- North American box art featuring Experiment 626/Stitch "tearing" the box art and Game Boy Advance label
- Developer: Digital Eclipse
- Publishers: NA: Disney Interactive; EU: Ubi Soft;
- Director: Michael Mika Sr.
- Artist: Arvin Bautista
- Composer: Robert Baffy
- Series: Lilo & Stitch
- Platform: Game Boy Advance
- Release: NA: June 12, 2002; EU: October 4, 2002;
- Genres: Platform, run and gun, stealth, tube shooter
- Mode: Single-player

= Disney's Lilo & Stitch (GBA video game) =

2002 Game Boy Advance video game tie-in to Lilo & Stitch

Disney's Lilo & Stitch is a 2002 side-scrolling platform video game developed by Digital Eclipse for the Game Boy Advance. Based on the Disney animated film Lilo & Stitch, it was released in North America on June 7, 2002 by Disney Interactive, with Ubi Soft publishing the game in Europe on October 4, 2002.

==Gameplay==
The game takes place after the film. An extraterrestrial bounty hunter kidnaps Lilo (vocal effects by Daveigh Chase) and brings her aboard the spaceship laboratory of a robotic, mosquito-like alien named Dr. Pestus, who plans to use her as food for his genetically-modified mosquito army. Stitch (vocal effects by Chris Sanders) must go out into space to rescue Lilo and defeat Dr. Pestus. In most levels, the player takes control of a four-armed, plasma blaster-wielding Stitch who must run and gun his way past enemies and various other obstacles to complete the level. He can also acquire special ammunition for his plasma blasters that allow him to fire more powerful plasma blasts and can acquire pineapple bombs to throw at enemies. In a couple puzzle-platform-styled levels, the player takes control of Lilo as she sneaks around the spaceship to find a way to escape and contact Stitch.
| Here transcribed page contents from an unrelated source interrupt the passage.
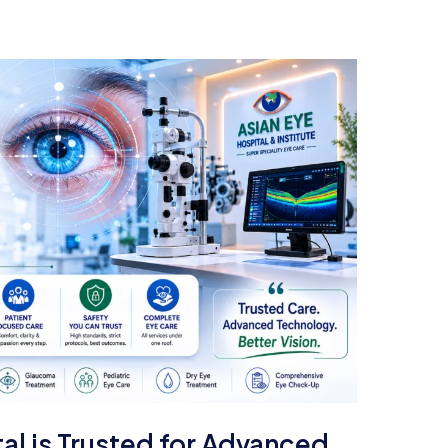
al is Trusted for Advanced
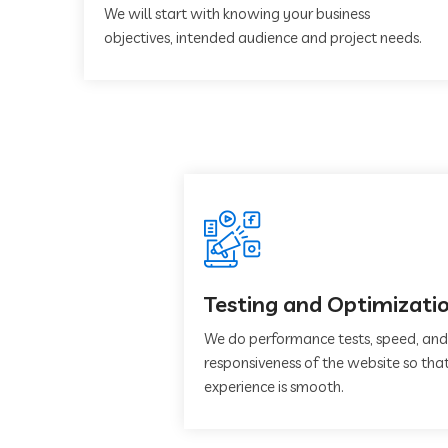
We will start with knowing your business
objectives, intended audience and project needs.
Testing and Optimizati
We do performance tests, speed, and
responsiveness of the website so that
experience is smooth.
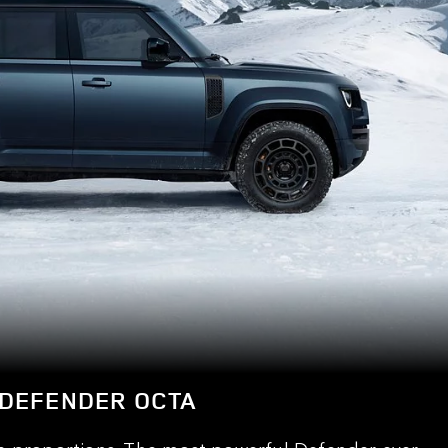
DEFENDER OCTA
e proportions. The most powerful Defender ever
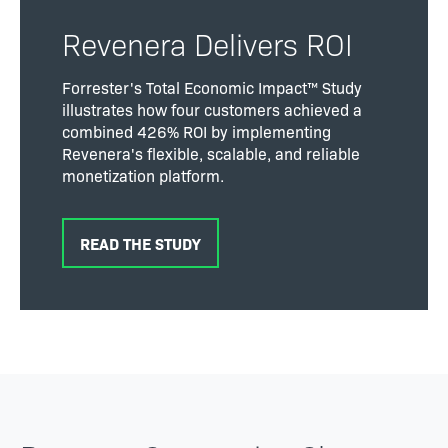
Revenera Delivers ROI
Forrester's Total Economic Impact™ Study
illustrates how four customers achieved a
combined 426% ROI by implementing
Revenera's flexible, scalable, and reliable
monetization platform.
READ THE STUDY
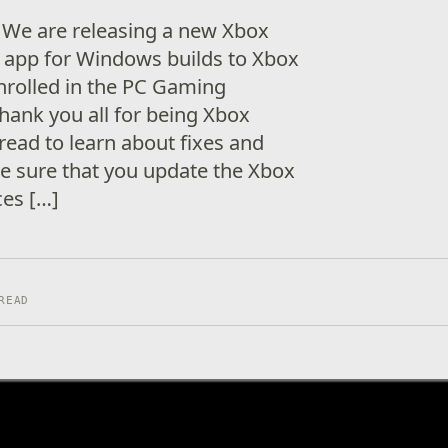
 We are releasing a new Xbox
app for Windows builds to Xbox
nrolled in the PC Gaming
Thank you all for being Xbox
read to learn about fixes and
e sure that you update the Xbox
ces […]
READ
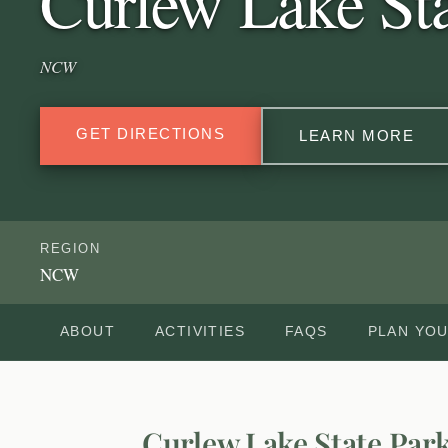
Curlew Lake Sta
NCW
GET DIRECTIONS
LEARN MORE
REGION
NCW
ABOUT
ACTIVITIES
FAQS
PLAN YOU
Curlew Lake State Par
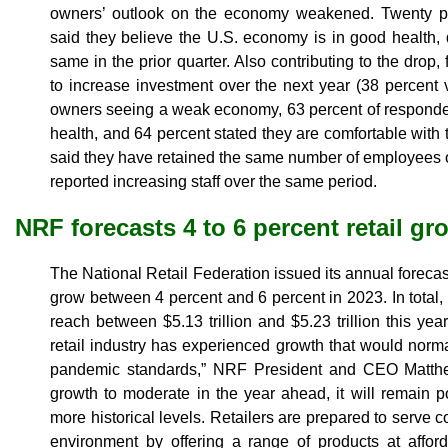
owners’ outlook on the economy weakened. Twenty 
said they believe the U.S. economy is in good health,
same in the prior quarter. Also contributing to the drop
to increase investment over the next year (38 percent
owners seeing a weak economy, 63 percent of responden
health, and 64 percent stated they are comfortable with t
said they have retained the same number of employees o
reported increasing staff over the same period.
NRF forecasts 4 to 6 percent retail gr
The National Retail Federation issued its annual forecast, 
grow between 4 percent and 6 percent in 2023. In total, N
reach between $5.13 trillion and $5.23 trillion this year.
retail industry has experienced growth that would norm
pandemic standards,” NRF President and CEO Matth
growth to moderate in the year ahead, it will remain pos
more historical levels. Retailers are prepared to serve
environment by offering a range of products at affor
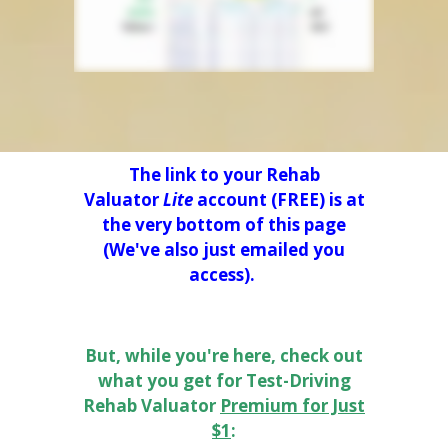
The link to your Rehab
Valuator
Lite
account (FREE) is at
the very bottom of this page
(We've also just emailed you
access).
But, while you're here, check out
what you get for Test-Driving
Rehab Valuator
Premium for Just
$1
:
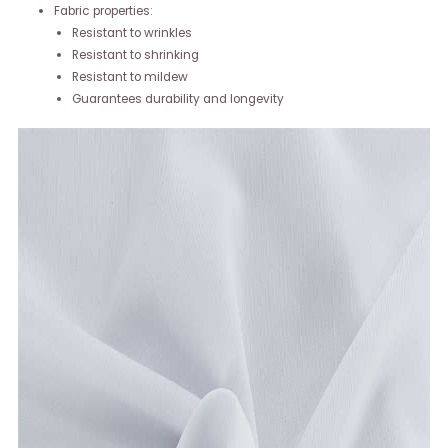
Fabric properties:
Resistant to wrinkles
Resistant to shrinking
Resistant to mildew
Guarantees durability and longevity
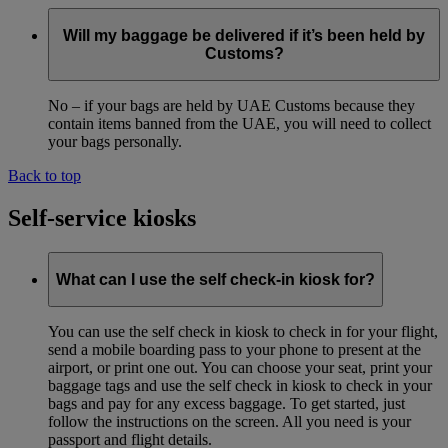
Will my baggage be delivered if it’s been held by
Customs?
No – if your bags are held by UAE Customs because they
contain items banned from the UAE, you will need to collect
your bags personally.
Back to top
Self-service kiosks
What can I use the self check-in kiosk for?
You can use the self check in kiosk to check in for your flight,
send a mobile boarding pass to your phone to present at the
airport, or print one out. You can choose your seat, print your
baggage tags and use the self check in kiosk to check in your
bags and pay for any excess baggage. To get started, just
follow the instructions on the screen. All you need is your
passport and flight details.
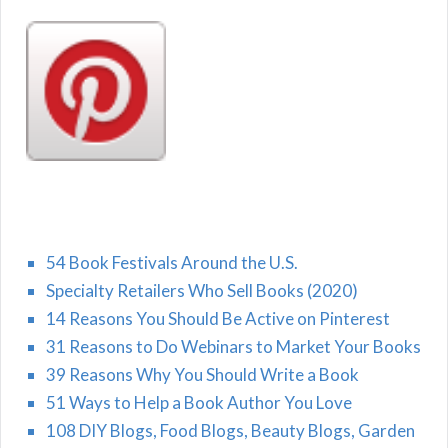
54 Book Festivals Around the U.S.
Specialty Retailers Who Sell Books (2020)
14 Reasons You Should Be Active on Pinterest
31 Reasons to Do Webinars to Market Your Books
39 Reasons Why You Should Write a Book
51 Ways to Help a Book Author You Love
108 DIY Blogs, Food Blogs, Beauty Blogs, Garden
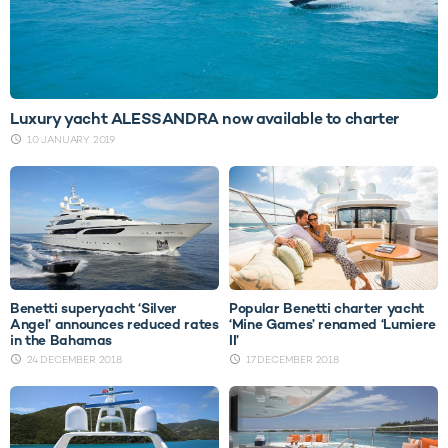
Luxury yacht ALESSANDRA now available to charter
10 JANUARY 2019
Benetti superyacht ‘Silver
Popular Benetti charter yacht
Angel’ announces reduced rates
‘Mine Games’ renamed ‘Lumiere
in the Bahamas
II’
24 DECEMBER 2018
17 DECEMBER 2018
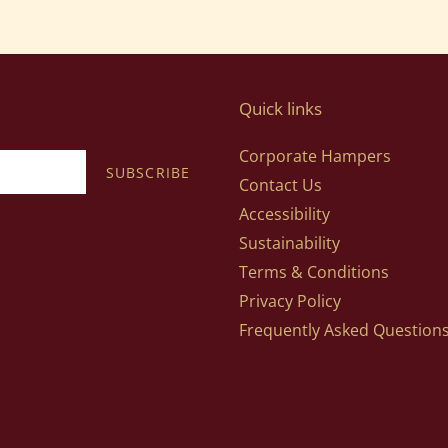
Quick links
Corporate Hampers
SUBSCRIBE
Contact Us
Accessibility
Sustainability
Terms & Conditions
Privacy Policy
Frequently Asked Question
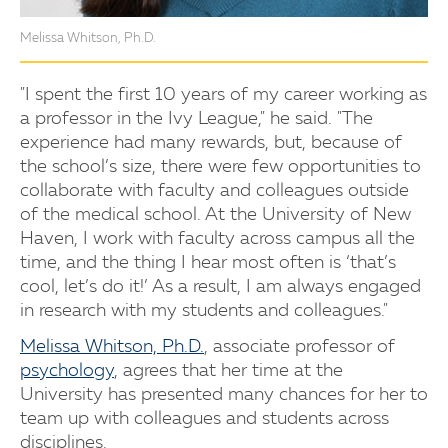
Melissa Whitson, Ph.D.
"I spent the first 10 years of my career working as
a professor in the Ivy League," he said. "The
experience had many rewards, but, because of
the school’s size, there were few opportunities to
collaborate with faculty and colleagues outside
of the medical school. At the University of New
Haven, I work with faculty across campus all the
time, and the thing I hear most often is ‘that’s
cool, let’s do it!’ As a result, I am always engaged
in research with my students and colleagues."
Melissa Whitson, Ph.D.
, associate professor of
psychology
, agrees that her time at the
University has presented many chances for her to
team up with colleagues and students across
disciplines.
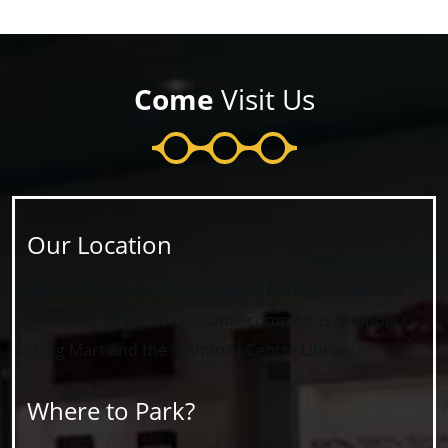
Come
Visit Us
Our Location
We are located at the corner of Portage Road and
Colborne Street, in the same complex as Shoppers
Drug Mart and the Stamford Centre Library.
Where to Park?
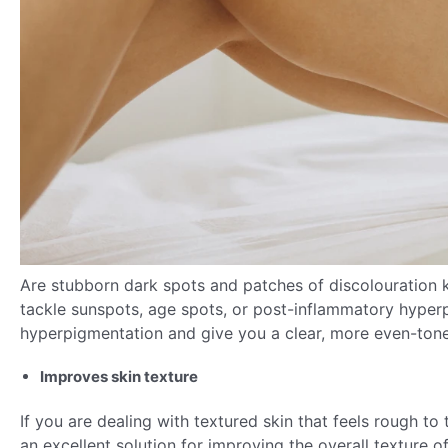
Are stubborn dark spots and patches of discolouration 
tackle sunspots, age spots, or post-inflammatory hyperp
hyperpigmentation and give you a clear, more even-ton
Improves skin texture
If you are dealing with textured skin that feels rough to
an excellent solution for improving the overall texture o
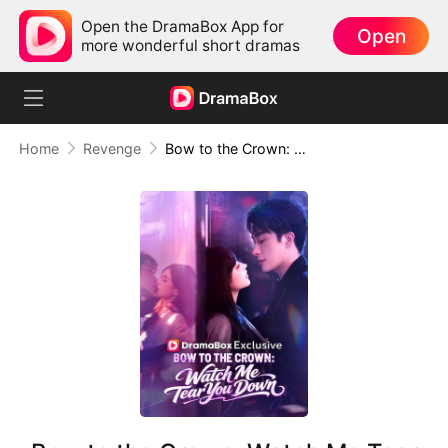
Open the DramaBox App for
Open
more wonderful short dramas
Home
Revenge
Bow to the Crown: Watch Me Tear You Down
In a couple tube shooter-styled segments, Stitch must fly a spaceship to reach the next level, shooting down other enemy ships and dodging obstacles along the way.

==Development==
According to a 2023 interview with the game's director and present-day Digital Eclipse president Mike Mika, Digital Eclipse had developed so many licensed games for Disney and built up enough trust between them by close to Lilo & Stitchs release that Disney Interactive "stopped paying attention to [Digital Eclipse]". When Disney Interactive commissioned Digital Eclipse for a Lilo & Stitch video game, the developers decided to make one inspired by SNK's Metal Slug series. Upon seeing the game for themselves, executives at Disney Interactive were shocked at the level of violence and expressed concern that then-Disney CEO Michael Eisner would not approve of it. But there was no time left by then to make changes, as Disney Interactive had to show their upcoming catalog the next day. However, Eisner ended up loving the game, much to the relief of both Disney Interactive and Digital Eclipse, who were called by the former Disney division after the meeting. Lilo & Stitch film directors Chris Sanders and Dean DeBlois also sent Digital Eclipse a signed poster thanking them for making the game. The game features references to other video games, including Gyruss and Oddworld: Abe's Oddysee.

==Reception==

Disney's Lilo & Stitch was met with mostly positive reviews, with critics favorably comparing the game to the Metal Slug series, but criticizing Stitch's inability to shoot while crawling or crouching and the game's use of a password save system. Critics also expressed concern that the game's high difficulty would frustrate its intended audience of young players. GameRankings gave the game an aggregated review score of 75.58% out of 100, while Metacritic gave it an aggregated score of 80.

===Sales===
In the United States, the game sold 620,000 copies and earned $14 million by August 2006. During the period between January 2000 and August 2006, it was the 46th highest-selling game launched for the Game Boy Advance, Nintendo DS or PlayStation Portable in that country.

==Sequel==

In 2004, Disney Interactive released a standalone sequel developed by Climax Studios titled Lilo & Stitch 2: Hämsterviel Havoc, which is based on Lilo & Stitch: The Series.